*TASK OBJECTIVE*: With the images removed, repeat the data below exactly.

*PROVIDED RECORDS*:
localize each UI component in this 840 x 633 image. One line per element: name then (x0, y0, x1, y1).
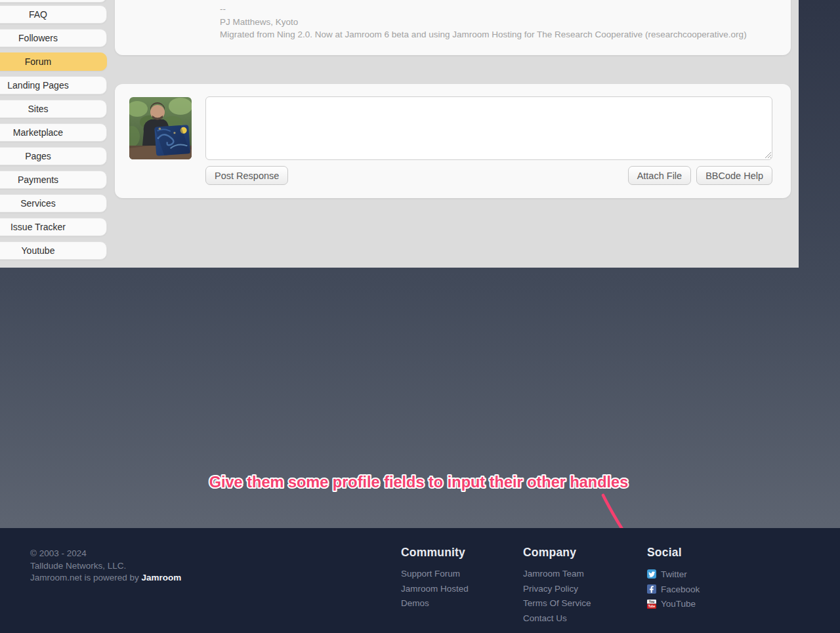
community-heading: Community (401, 546, 469, 560)
link-privacy-policy[interactable]: Privacy Policy (523, 582, 591, 597)
sidebar-item-services[interactable]: Services (0, 194, 107, 213)
bbcode-help-button[interactable]: BBCode Help (696, 166, 772, 185)
link-terms-of-service[interactable]: Terms Of Service (523, 596, 591, 611)
sidebar-item-faq[interactable]: FAQ (0, 5, 107, 24)
link-demos[interactable]: Demos (401, 596, 469, 611)
footer-copyright: © 2003 - 2024 Talldude Networks, LLC. Ja… (30, 548, 181, 584)
footer-column-social: Social Twitter Facebook You Tube YouTube (647, 546, 700, 611)
avatar-image (129, 97, 192, 159)
link-facebook[interactable]: Facebook (647, 582, 700, 597)
post-response-button[interactable]: Post Response (205, 166, 288, 185)
attach-file-button[interactable]: Attach File (628, 166, 692, 185)
footer-column-community: Community Support Forum Jamroom Hosted D… (401, 546, 469, 611)
link-contact-us[interactable]: Contact Us (523, 611, 591, 626)
reply-card: Post Response Attach File BBCode Help (115, 84, 791, 198)
link-support-forum[interactable]: Support Forum (401, 567, 469, 582)
svg-text:Give them some profile fields: Give them some profile fields to input t… (209, 474, 629, 491)
link-youtube[interactable]: You Tube YouTube (647, 596, 700, 611)
signature-dashes: -- (220, 3, 771, 16)
reply-actions: Post Response Attach File BBCode Help (205, 166, 772, 185)
powered-by: Jamroom.net is powered by Jamroom (30, 572, 181, 584)
signature-text: Migrated from Ning 2.0. Now at Jamroom 6… (220, 28, 771, 41)
social-heading: Social (647, 546, 700, 560)
sidebar-item-forum[interactable]: Forum (0, 52, 107, 71)
annotation-text: Give them some profile fields to input t… (197, 467, 643, 497)
link-twitter[interactable]: Twitter (647, 567, 700, 582)
forum-post-card: -- PJ Matthews, Kyoto Migrated from Ning… (115, 0, 791, 55)
youtube-label: YouTube (661, 599, 696, 609)
copyright-company: Talldude Networks, LLC. (30, 560, 181, 573)
sidebar-item-sites[interactable]: Sites (0, 100, 107, 118)
facebook-icon (647, 584, 656, 594)
resize-handle-icon[interactable] (765, 152, 772, 159)
footer-column-company: Company Jamroom Team Privacy Policy Term… (523, 546, 591, 626)
company-heading: Company (523, 546, 591, 560)
avatar (129, 97, 192, 159)
reply-textarea[interactable] (205, 96, 772, 160)
jamroom-brand-link[interactable]: Jamroom (142, 573, 182, 582)
sidebar-item-issue-tracker[interactable]: Issue Tracker (0, 218, 107, 236)
facebook-label: Facebook (661, 584, 700, 594)
sidebar-item-partial[interactable] (0, 0, 107, 3)
footer: © 2003 - 2024 Talldude Networks, LLC. Ja… (0, 528, 840, 633)
twitter-label: Twitter (661, 569, 687, 579)
svg-text:You: You (649, 600, 655, 603)
youtube-icon: You Tube (647, 600, 656, 609)
sidebar-item-landing-pages[interactable]: Landing Pages (0, 76, 107, 94)
powered-by-prefix: Jamroom.net is powered by (30, 573, 142, 582)
svg-text:Tube: Tube (648, 605, 656, 608)
sidebar-item-pages[interactable]: Pages (0, 147, 107, 165)
sidebar-item-youtube[interactable]: Youtube (0, 241, 107, 260)
post-signature: -- PJ Matthews, Kyoto Migrated from Ning… (115, 0, 791, 41)
spacer (293, 166, 622, 185)
sidebar-item-payments[interactable]: Payments (0, 171, 107, 189)
sidebar-item-marketplace[interactable]: Marketplace (0, 123, 107, 142)
copyright-years: © 2003 - 2024 (30, 548, 181, 560)
link-jamroom-team[interactable]: Jamroom Team (523, 567, 591, 582)
signature-name: PJ Matthews, Kyoto (220, 16, 771, 29)
twitter-icon (647, 569, 656, 579)
sidebar-item-followers[interactable]: Followers (0, 29, 107, 47)
link-jamroom-hosted[interactable]: Jamroom Hosted (401, 582, 469, 597)
main-content-area: FAQ Followers Forum Landing Pages Sites … (0, 0, 799, 268)
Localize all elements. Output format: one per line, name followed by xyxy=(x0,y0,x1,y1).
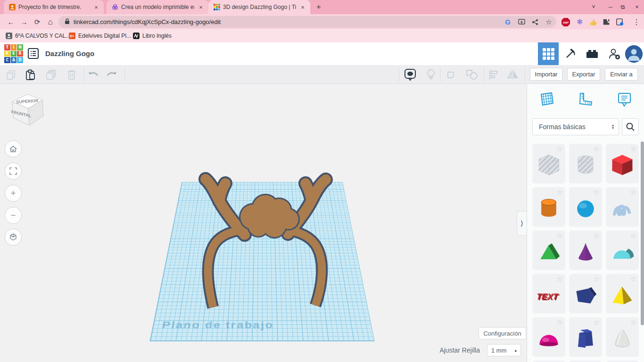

*ANSWER TO THE PROBLEM*:
localize each UI component in this 840 x 633 image. One line per element: name then (x0, y0, x1, y1).
community-heading: Community (401, 546, 469, 560)
link-privacy-policy[interactable]: Privacy Policy (523, 582, 591, 597)
sidebar-item-services[interactable]: Services (0, 194, 107, 213)
bbcode-help-button[interactable]: BBCode Help (696, 166, 772, 185)
link-terms-of-service[interactable]: Terms Of Service (523, 596, 591, 611)
sidebar-item-faq[interactable]: FAQ (0, 5, 107, 24)
link-demos[interactable]: Demos (401, 596, 469, 611)
footer-copyright: © 2003 - 2024 Talldude Networks, LLC. Ja… (30, 548, 181, 584)
footer-column-social: Social Twitter Facebook You Tube YouTube (647, 546, 700, 611)
avatar-image (129, 97, 192, 159)
link-facebook[interactable]: Facebook (647, 582, 700, 597)
post-response-button[interactable]: Post Response (205, 166, 288, 185)
attach-file-button[interactable]: Attach File (628, 166, 692, 185)
footer-column-community: Community Support Forum Jamroom Hosted D… (401, 546, 469, 611)
link-contact-us[interactable]: Contact Us (523, 611, 591, 626)
reply-card: Post Response Attach File BBCode Help (115, 84, 791, 198)
link-support-forum[interactable]: Support Forum (401, 567, 469, 582)
svg-text:Give them some profile fields: Give them some profile fields to input t… (209, 474, 629, 491)
link-youtube[interactable]: You Tube YouTube (647, 596, 700, 611)
signature-dashes: -- (220, 3, 771, 16)
reply-actions: Post Response Attach File BBCode Help (205, 166, 772, 185)
powered-by: Jamroom.net is powered by Jamroom (30, 572, 181, 584)
signature-text: Migrated from Ning 2.0. Now at Jamroom 6… (220, 28, 771, 41)
social-heading: Social (647, 546, 700, 560)
sidebar-item-forum[interactable]: Forum (0, 52, 107, 71)
annotation-text: Give them some profile fields to input t… (197, 467, 643, 497)
link-twitter[interactable]: Twitter (647, 567, 700, 582)
forum-post-card: -- PJ Matthews, Kyoto Migrated from Ning… (115, 0, 791, 55)
youtube-label: YouTube (661, 599, 696, 609)
copyright-company: Talldude Networks, LLC. (30, 560, 181, 573)
sidebar-item-sites[interactable]: Sites (0, 100, 107, 118)
facebook-icon (647, 584, 656, 594)
resize-handle-icon[interactable] (765, 152, 772, 159)
footer-column-company: Company Jamroom Team Privacy Policy Term… (523, 546, 591, 626)
company-heading: Company (523, 546, 591, 560)
avatar (129, 97, 192, 159)
reply-textarea[interactable] (205, 96, 772, 160)
jamroom-brand-link[interactable]: Jamroom (142, 573, 182, 582)
sidebar-item-issue-tracker[interactable]: Issue Tracker (0, 218, 107, 236)
facebook-label: Facebook (661, 584, 700, 594)
sidebar-item-partial[interactable] (0, 0, 107, 3)
footer: © 2003 - 2024 Talldude Networks, LLC. Ja… (0, 528, 840, 633)
twitter-label: Twitter (661, 569, 687, 579)
svg-text:You: You (649, 600, 655, 603)
youtube-icon: You Tube (647, 600, 656, 609)
sidebar-item-landing-pages[interactable]: Landing Pages (0, 76, 107, 94)
powered-by-prefix: Jamroom.net is powered by (30, 573, 142, 582)
svg-text:Tube: Tube (648, 605, 656, 608)
sidebar-item-pages[interactable]: Pages (0, 147, 107, 165)
sidebar-item-youtube[interactable]: Youtube (0, 241, 107, 260)
post-signature: -- PJ Matthews, Kyoto Migrated from Ning… (115, 0, 791, 41)
spacer (293, 166, 622, 185)
sidebar-item-payments[interactable]: Payments (0, 171, 107, 189)
sidebar-item-marketplace[interactable]: Marketplace (0, 123, 107, 142)
copyright-years: © 2003 - 2024 (30, 548, 181, 560)
link-jamroom-team[interactable]: Jamroom Team (523, 567, 591, 582)
signature-name: PJ Matthews, Kyoto (220, 16, 771, 29)
twitter-icon (647, 569, 656, 579)
sidebar-item-followers[interactable]: Followers (0, 29, 107, 47)
link-jamroom-hosted[interactable]: Jamroom Hosted (401, 582, 469, 597)
main-content-area: FAQ Followers Forum Landing Pages Sites … (0, 0, 799, 268)
Localize all elements. Output format: one per line, name followed by xyxy=(x0,y0,x1,y1).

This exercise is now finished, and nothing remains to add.